Help! Is My Strawberry Cake Ruined?!?!

Baking By Lucy789 Updated 5 Jul 2019 , 4:55pm by annagon

Lucy789 Cake Central Cake Decorator Profile
Lucy789 Posted 5 Jul 2019 , 4:10am
post #1 of 6

So I made a little baby smash cake for a friend. She wanted it a day early so I made it tonight (Thur) and the party is on Saturday. I was dumb and thought I’d just throw some fresh sliced strawberries in the middle. As I’m frosting and refrigerating, I notice the leaking. I had no idea this was going to happen. I didn’t pat them dry (as I am now reading I should have done). My buttercream was soft because it’s hot out so I’m hoping refrigerating it will just seal everything and solve the issue. But I’m scared because their party is on Saturday and I don’t want it to be a huge mess with cracking soaked frosting! Ahhhhh so so mad at myself. I might get up super early tomorrow to make and frost a whole new cake 

5 replies
-K8memphis Cake Central Cake Decorator Profile
-K8memphis Posted 5 Jul 2019 , 9:36am
post #2 of 6

strawberries are high in water content — I don’t know that patting them dry on Wednesday could stem that tide throughout four days — not to mention I don’t think that works — so yes a new cake or take this one apart and remove them —

another thing — if you want to strawberrify another filling you can whirl freeze dried strawberries in a blender then add that powder to your icing —

to use fresh strawberries — which I would not recommend for this project due to the four days in advance thing — I pipe a dam of icing around the top perimeter of the cake layer — spread a layer of well whipped whipped cream inside that perimeter — layer in cut strawberries tight like a mosaic— cut into smallish  pieces so the cake slices/serves well — with a very sharp knife which effectively reduces the weeping — no patting necessary — another layer of whipped cream on top of that — the whipped encases the berries in fat effectively holding it all together — then it is kept in the fridge until right before serving —

-K8memphis Cake Central Cake Decorator Profile
-K8memphis Posted 5 Jul 2019 , 9:40am
post #3 of 6

also — new members cannot “reply” within threads so please feel free to start a new one if you want to  continue the discussion blush

cakefan92 Cake Central Cake Decorator Profile
cakefan92 Posted 5 Jul 2019 , 1:59pm
post #4 of 6

If it's a smash cake and it looks fine, then what's the problem?  Isn't is going to end up in crumbs anyway?

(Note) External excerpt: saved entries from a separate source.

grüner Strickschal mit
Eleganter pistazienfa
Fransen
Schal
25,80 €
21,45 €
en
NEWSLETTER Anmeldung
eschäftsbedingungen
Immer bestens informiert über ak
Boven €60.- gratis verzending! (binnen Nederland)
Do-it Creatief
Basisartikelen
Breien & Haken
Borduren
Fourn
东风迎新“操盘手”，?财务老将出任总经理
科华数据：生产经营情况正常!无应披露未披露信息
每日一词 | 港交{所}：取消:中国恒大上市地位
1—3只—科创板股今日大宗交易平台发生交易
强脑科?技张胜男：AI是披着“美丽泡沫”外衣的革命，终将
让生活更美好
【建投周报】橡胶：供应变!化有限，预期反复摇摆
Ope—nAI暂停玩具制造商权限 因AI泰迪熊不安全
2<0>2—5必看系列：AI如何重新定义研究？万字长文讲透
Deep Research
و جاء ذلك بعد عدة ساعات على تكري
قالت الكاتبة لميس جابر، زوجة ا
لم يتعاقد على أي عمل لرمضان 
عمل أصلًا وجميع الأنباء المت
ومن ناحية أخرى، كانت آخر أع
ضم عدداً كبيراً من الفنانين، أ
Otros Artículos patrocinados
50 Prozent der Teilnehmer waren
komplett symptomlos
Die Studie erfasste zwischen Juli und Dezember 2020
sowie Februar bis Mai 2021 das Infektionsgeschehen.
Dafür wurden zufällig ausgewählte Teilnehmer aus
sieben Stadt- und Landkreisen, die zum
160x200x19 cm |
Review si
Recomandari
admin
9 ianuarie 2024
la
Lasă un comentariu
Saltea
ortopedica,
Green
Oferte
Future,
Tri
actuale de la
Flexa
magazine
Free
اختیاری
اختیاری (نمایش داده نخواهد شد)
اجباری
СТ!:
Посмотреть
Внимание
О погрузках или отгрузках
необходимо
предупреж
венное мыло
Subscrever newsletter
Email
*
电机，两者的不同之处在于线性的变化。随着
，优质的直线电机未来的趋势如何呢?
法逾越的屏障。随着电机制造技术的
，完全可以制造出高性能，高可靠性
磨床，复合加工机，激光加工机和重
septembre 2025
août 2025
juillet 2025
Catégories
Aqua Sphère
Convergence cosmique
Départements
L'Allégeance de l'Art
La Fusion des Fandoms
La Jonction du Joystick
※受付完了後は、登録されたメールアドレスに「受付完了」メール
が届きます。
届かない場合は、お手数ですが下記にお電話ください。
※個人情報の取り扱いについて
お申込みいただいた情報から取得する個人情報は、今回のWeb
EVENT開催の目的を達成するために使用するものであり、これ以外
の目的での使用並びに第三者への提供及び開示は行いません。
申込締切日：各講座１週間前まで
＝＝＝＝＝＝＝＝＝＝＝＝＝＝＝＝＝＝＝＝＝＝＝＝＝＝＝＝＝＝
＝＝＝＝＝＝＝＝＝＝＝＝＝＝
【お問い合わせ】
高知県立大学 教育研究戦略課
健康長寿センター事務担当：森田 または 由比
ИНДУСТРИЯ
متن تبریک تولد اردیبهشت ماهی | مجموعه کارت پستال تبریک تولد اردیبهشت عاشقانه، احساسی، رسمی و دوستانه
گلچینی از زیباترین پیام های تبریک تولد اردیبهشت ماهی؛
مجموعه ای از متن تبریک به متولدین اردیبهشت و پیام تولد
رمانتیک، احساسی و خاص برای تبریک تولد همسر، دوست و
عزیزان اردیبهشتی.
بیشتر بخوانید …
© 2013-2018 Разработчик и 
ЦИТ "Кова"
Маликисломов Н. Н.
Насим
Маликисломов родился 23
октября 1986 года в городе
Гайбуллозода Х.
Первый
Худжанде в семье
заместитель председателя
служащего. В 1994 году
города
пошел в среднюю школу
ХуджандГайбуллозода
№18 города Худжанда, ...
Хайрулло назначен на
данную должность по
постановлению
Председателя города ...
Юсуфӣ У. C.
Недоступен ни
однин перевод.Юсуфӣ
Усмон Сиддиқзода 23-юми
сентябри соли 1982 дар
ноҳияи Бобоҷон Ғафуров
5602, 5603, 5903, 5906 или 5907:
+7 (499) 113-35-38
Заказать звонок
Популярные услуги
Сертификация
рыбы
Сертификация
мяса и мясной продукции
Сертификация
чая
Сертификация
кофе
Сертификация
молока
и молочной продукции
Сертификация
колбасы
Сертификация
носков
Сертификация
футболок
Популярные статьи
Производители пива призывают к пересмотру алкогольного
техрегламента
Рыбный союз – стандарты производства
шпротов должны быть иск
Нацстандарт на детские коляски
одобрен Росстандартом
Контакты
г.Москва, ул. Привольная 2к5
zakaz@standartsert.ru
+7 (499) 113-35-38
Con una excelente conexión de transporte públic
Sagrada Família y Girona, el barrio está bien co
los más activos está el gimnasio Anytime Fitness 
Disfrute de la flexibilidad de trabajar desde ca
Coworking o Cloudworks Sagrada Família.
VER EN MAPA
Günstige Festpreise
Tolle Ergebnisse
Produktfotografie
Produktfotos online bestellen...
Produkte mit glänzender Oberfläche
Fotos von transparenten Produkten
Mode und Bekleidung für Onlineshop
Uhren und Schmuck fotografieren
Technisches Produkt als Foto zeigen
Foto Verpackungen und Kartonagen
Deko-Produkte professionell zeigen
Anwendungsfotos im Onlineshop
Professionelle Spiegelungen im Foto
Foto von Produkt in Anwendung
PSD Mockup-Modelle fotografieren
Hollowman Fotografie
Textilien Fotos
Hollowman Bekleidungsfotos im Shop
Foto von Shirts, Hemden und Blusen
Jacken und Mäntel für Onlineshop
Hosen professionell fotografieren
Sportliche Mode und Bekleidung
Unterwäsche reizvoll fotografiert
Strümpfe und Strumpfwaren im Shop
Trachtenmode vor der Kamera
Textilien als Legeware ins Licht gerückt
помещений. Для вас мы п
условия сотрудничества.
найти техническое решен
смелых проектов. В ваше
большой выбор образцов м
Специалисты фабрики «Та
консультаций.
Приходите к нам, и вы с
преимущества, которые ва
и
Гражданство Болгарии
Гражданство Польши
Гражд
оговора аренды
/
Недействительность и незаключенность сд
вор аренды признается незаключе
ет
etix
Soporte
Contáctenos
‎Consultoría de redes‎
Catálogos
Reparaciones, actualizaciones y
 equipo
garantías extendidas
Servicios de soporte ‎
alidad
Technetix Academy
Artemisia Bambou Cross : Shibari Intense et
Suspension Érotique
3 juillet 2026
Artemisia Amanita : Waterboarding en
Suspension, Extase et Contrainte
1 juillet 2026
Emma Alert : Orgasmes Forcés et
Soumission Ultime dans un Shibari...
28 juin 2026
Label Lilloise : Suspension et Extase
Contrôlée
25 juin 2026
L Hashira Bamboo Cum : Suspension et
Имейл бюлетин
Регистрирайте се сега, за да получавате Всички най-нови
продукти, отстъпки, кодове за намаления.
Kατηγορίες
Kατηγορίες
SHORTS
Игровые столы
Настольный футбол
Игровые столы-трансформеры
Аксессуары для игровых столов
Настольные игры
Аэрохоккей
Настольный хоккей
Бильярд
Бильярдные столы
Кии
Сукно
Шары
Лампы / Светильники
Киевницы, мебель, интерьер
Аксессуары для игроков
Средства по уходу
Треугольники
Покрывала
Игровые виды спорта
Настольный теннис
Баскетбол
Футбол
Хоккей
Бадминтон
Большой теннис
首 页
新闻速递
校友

-K8memphis Cake Central Cake Decorator Profile
-K8memphis Posted 5 Jul 2019 , 2:18pm
post #5 of 6

cakefan — it’s peeing strawberry juice — out the sides i’m sure plus sitting in the fridge for all that time isn’t gonna present a nice  cake for the party — layers could slide apart when it’s moved/delivered

annagon Cake Central Cake Decorator Profile
annagon Posted 5 Jul 2019 , 4:55pm
post #6 of 6

Patting them dry wouldn't make much of a difference.  The liquid isn't from water, it's from the strawberries.  They're basically macerating with the sugar from the cake and frosting and releasing their juices.  What are you frosting the outside of the cake with?  If you want to salvage it, scrape off the outside frosting and scrape about an half inch deep dam between the layers.  Fill that dam with a stiff buttercream or ganache and smooth it out.  That should seal in the juices and keep the cake layers from sliding, though they will add moisture and bleed into the cake.  This isn't necessarily a bad thing and won't affect the outside.  It just won't be as clean and pretty when cut.